# Lizardmen Cold One Cavalry, worth it?



## the-graven (Apr 26, 2010)

I've used the cold ones a few times but they never worked out for me they don't make worht their cost(wich is way too high), do I pllay suckish or are they not worth it?


----------



## Vaz (Mar 19, 2008)

They recieved a points drop, and if memory serves an additional point ofArmour over 6th edition. 

However, the point remains that other than a 2+ Armour Save and additional point of movement, there's absolutely nothing that a Kroxigor can't do, and do better.

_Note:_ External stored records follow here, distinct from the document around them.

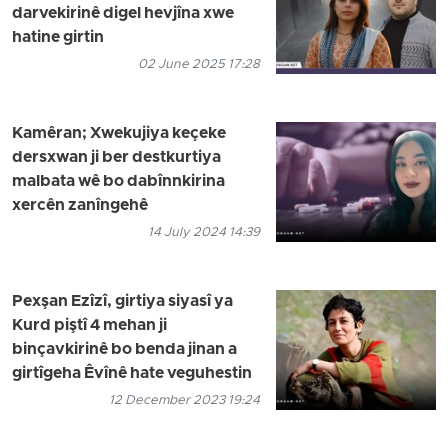
darvekirinê digel hevjîna xwe
hatine girtin
02 June 2025 17:28
Kamêran; Xwekujiya keçeke
dersxwan ji ber destkurtiya
malbata wê bo dabînnkirina
xercên zanîngehê
14 July 2024 14:39
Pexşan Ezîzî, girtiya siyasî ya
Kurd piştî 4 mehan ji
binçavkirinê bo benda jinan a
girtîgeha Êvînê hate veguhestin
12 December 2023 19:24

If they were M8, or had move through terrain, then maybe - they'd be effecient flankers then. But they're not, and don't hit as hard or are as resilient as Kroxigors.


----------



## the-graven (Apr 26, 2010)

So i'll should go for kroxi's?
The kroxi's are worth the points?, i found they've been weakened since their strenght is lowered.The only difference with saurus is: they are faster, have 3 wounds, and 1 attk xtra, the only thing that makes their strenght more is that they wear a great weapon. This just isn't right, i mean kroxi's are twice as big, GW is getting stupid and loses it's sense of logica!


----------



## Vaz (Mar 19, 2008)

Join the moan queue. Kroxi's are better than Saurus for the simple matter is that they're tougher. While you only need to kill one Saurus to remove 2 attacks, you need to cause the equivalent of 3 Saurus kills to even begin to dent a Kroxigor unit - at which point your Kroxigors are still going to cause more damage due to more attacks and higher strength.

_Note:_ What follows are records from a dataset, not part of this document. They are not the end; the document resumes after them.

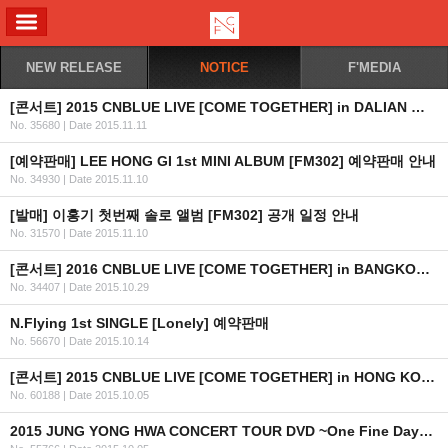
ALL MENU
NEW RELEASE
NOTICE
F'MEDIA
[콘서트] 2015 CNBLUE LIVE [COME TOGETHER] in DALIAN 일정 안내
No. 35680
|
Date 2015.11.11
[예약판매] LEE HONG GI 1st MINI ALBUM [FM302] 예약판매 안내
No. 34930
|
Date 2015.11.10
[발매] 이홍기 첫번째 솔로 앨범 [FM302] 공개 일정 안내
No. 31570
|
Date 2015.11.10
[콘서트] 2016 CNBLUE LIVE [COME TOGETHER] in BANGKOK 안내
No. 34407
|
Date 2015.10.29
N.Flying 1st SINGLE [Lonely] 예약판매
No. 56670
|
Date 2015.10.14
[콘서트] 2015 CNBLUE LIVE [COME TOGETHER] in HONG KONG 안내 (수정)
No. 60188
|
Date 2015.10.05
2015 JUNG YONG HWA CONCERT TOUR DVD ~One Fine Day~ 발매 안내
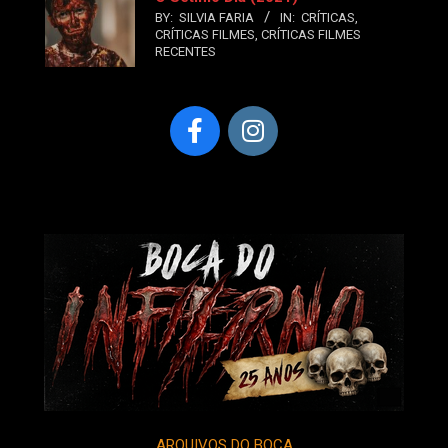
BY:
SILVIA FARIA
IN:
CRÍTICAS
,
CRÍTICAS FILMES
,
CRÍTICAS FILMES
RECENTES
ARQUIVOS DO BOCA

Of course they're not as strong as they used to be - that was why they used to be so abused with Skink Blowpipe hordes.


----------



## the-graven (Apr 26, 2010)

i guess i'll try, though the list i am working on has serious problems with the points since i spent too much on characters


----------



## Jormi_Boced (Jan 10, 2009)

I like CoC in the new book a lot. They have three attacks per model including the cold ones, so that is like 6 attacks in the space of one kroxigor. They have way better armor and can have a standard and even a magic standard.


----------



## murdock129 (Apr 3, 2008)

Cold One Riders are like the Orc Boar Boyz, their not worth their rather high points. You'd do better to take Kroxigors, I know I'm doing much better with mine


----------



## Durzod (Nov 24, 2009)

Don't obsess over "Getting their points back". Some units never will get their points back, but serve an important role thru intimidation/ attracting fire. It all depends on how you use the units. Something that nobody has mentioned is economic: Cold One Cav are plastic and come in boxes of 8 figs. Kroxigors are metal and sold individually. That isn't to say you shouldn't ignore kroxies just because they're spendy or take cold ones because they aren't.
But in these times it's a consideration.
I tend to use a unit of 11 skinks with a musician and krox as my flank force. They get rank bonuses, cause fear, and have 3 strong attacks. Not to mention that the krox has a higher LD. Then I throw in 9 Cold ones with a scar vet as a hard-hitting, fairly mobile unit to support my blocks of saurus and Temple Guard. I realize the coldies are going to be stupid at least once per game, but their MV allows them to catch up after the inevitable hiccup. And they absorb enough attention to allow the rest of my army to come in and do the real damage. They don't necessarily earn their points, but they enable the rest of the army to do its job. Why 10 coldies? They cannot be ignored. 5 coldies can be allowed to go a turn without being shot at, but few players will ignore the 10 coldies. I figure on losing 5 or 6 of them going in, bu that still leaves 4 or 5 getting to the enemy in support of the 20 man infantry blocks.


----------